Ending TB requires political will. Specifically, the global community must unite around efforts to develop better tools to diagnose TB and get to the “forgotten” 4 million who have not been detected; build upon what we know works to prevent, detect, and treat TB; and enact universal health coverage that will help reduce the number of deaths due to TB and other infectious and noncommunicable diseases.
Ending TB also means addressing the growing threat of multidrug-resistant TB (MDR-TB). Globally in 2016, an estimated 600,000 people developed MDR-TB. While the most common form of TB infection continues to decline in the Eastern Europe and Central Asia (EECA) region, MDR-TB infection is dramatically increasing. Today, EECA countries account for 3 percent of the global TB burden, but bear 20 percent of the global MDR-TB burden. Russia is one of the top 20 countries being impacted by MDR-TB.
MDR-TB is much harder to treat than common TB and presently requires between nine and 24 months of hundreds of pills and painful injections with side effects such as loss of hearing. The current vaccine poorly protects children from pulmonary disease caused by TB bacteria and does not prevent latent TB from becoming an active disease. The need for a shorter treatment regimen, better treatment drugs, and ultimately a therapeutic or preventative vaccine are even more acute.
On top of that, the EECA region is also home to one of the fastest rates of increase in HIV/TB co-infection in the world. The number of people dying from HIV/TB co-infection is increasing at the rate of approximately 13 percent annually. In this context, it is more than frightening to consider that 1 in 8 new TB cases in the EECA region is HIV-positive.
The time has come for change.
Last November, a momentous meeting was held in Moscow focusing on TB. At that gathering, Russian President Vladimir Putin declared that more resources were needed in the fight against TB and said, “I am convinced that only together by closing the ranks will we be able to counter the threat which has acquired truly global character. TB still poses a serious health risk for people all over the globe.”
Putin’s words were timely given this September’s first U.N. high-level meeting on TB, which could very well be a turning point in fighting the disease. When the world leaders gather, we hope they commit to the resources necessary to make detection, treatment, and prevention available to all.

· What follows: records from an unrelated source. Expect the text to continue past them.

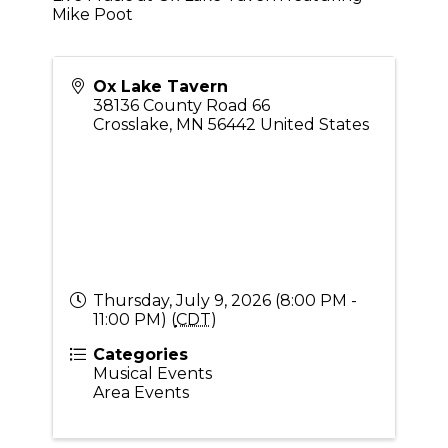
Mike Poot
Ox Lake Tavern
38136 County Road 66
Crosslake
,
MN
56442
United States
Thursday, July 9, 2026 (8:00 PM -
11:00 PM) (
CDT
)
Categories
Musical Events
Area Events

We remember the U.N. General Assembly special session on HIV/AIDS in 2001 — a meeting that transformed the global response to the disease and saved and continues to save millions of lives. We can do the same with TB in September. We must not miss this historic opportunity. Let’s seize the moment and end TB once and for all.
Eric Goosby, M.D., is the United Nations secretary-general’s special envoy on TB. Michel Kazatchkine, M.D., is the special adviser to the Joint United Nations Program on HIV/AIDS (UNAIDS) for Eastern Europe and Central Asia.
Wait a minute. How can you end a disease that also occurs in animals? Sure, you can treat all the cattle, but what about wild animals that carry it? Won’t there always be reservoirs that will re-introduce TB to the human population? It seems like “end” is not a reasonable goal.